I’m proud to say that I’ve only lost one job in my life. I was a grocery store bagger when the store came under pressure to increase their percentage of minority workers. They laid off all of the Caucasian baggers, but I’m not bitter. I actually loved bagging groceries, and if I hadn’t been laid off, I’d still be the guy asking you “Paper or plastic?”
I probably didn’t deserve to lose that job, but I’ve deserved to lose others. I’ve just been lucky. Through my career, I’ve seen a lot of database administrators go through some dicey situations that cost them their jobs. Maybe not right away – but once these situations happen, it’s only a matter of time until management finds a legally defensible reason to swing the axe. These situations often involve just nine letters.
The First Three Letters That Get you Fired: RPO
Recovery Point Objective (RPO) measures how much data you’d lose if your server went down and you brought up the secondary server. It’s measured in time, not megabytes. The less time you have, the more frequently you have to get the data to a secondary location.

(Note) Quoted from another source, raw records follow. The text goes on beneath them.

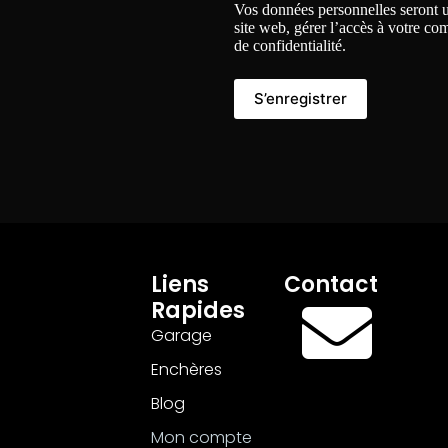
Vos données personnelles seront u
site web, gérer l’accès à votre co
de confidentialité
.
S’enregistrer
Liens
Contact
Rapides
Garage
Enchères
Blog
Mon compte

In theory, if you’re doing transaction log backups every 5 minutes to a network share, so you’ve got a 5-minute RPO.
In theory, “in theory” and “in practice” are the same. In practice, they are different.
In practice, you’re unlucky, and your transaction log backups will fail before the engine itself does. I know this because it’s happened to me and my clients. In one case, the volume for backups filled up and the transaction log backups stopped working. Since the log backups didn’t run, the transaction logs didn’t clear, and they continued to grow. The Gremlin of Disaster arrived, sowing corruption in his wake. By the time the dust cleared, we’d lost over an hour of data – permanently.
If you’re backing up to a local drive and the RAID controller fails, check out this helpful article. You’ll be needing it, because with a failed RAID controller, you can’t access any of the data on the local drives. Before you try pulling the hard drives out of the failed server and putting them into another server, check out this article. After all, you’re gambling – gambling that the RAID controller firmware matches between servers and that it’ll be able to read and rebuild the newly inserted drives. Guess wrong, and it will format the drives, thereby erasing your backups.
Savvy readers will detect a sense of acerbic humor in the post so far – even more biting than my usual pieces. Brace yourself, because it’s going to get worse.
The Next Three Letters: RTO
Recovery Time Objective is how much time you’ve got to get your server’s act together. Some companies measure it from the time you learn about the problem, some measure when the service is first unavailable.
The clock’s starting point matters a lot. When things go wrong, SQL Server Agent might just email the failsafe operator – if you’ve gone to the trouble of setting one up and configuring alerting. Even then, you probably won’t notice the email because you’ll be
drunk at the pub having a nutritious dinner with your lovely family. An hour later, when you realize that your cell phone is set on vibrate, you’ll panic, run to the car, fire up your laptop, and try connecting over your phone’s 1-bar internet connection. Should we start the clock when the server started failing, when the email was sent to you, when you saw the email, or when you finally connected to the VPN? If the business wants to start the clock when the server stops, you have to account for the meatbag reaction time, and with most of us, there’s a pretty long delay. (If you’re the kind of DBA who sets up rules to move automated alerts into a separate email folder, you’re off to a bad start.)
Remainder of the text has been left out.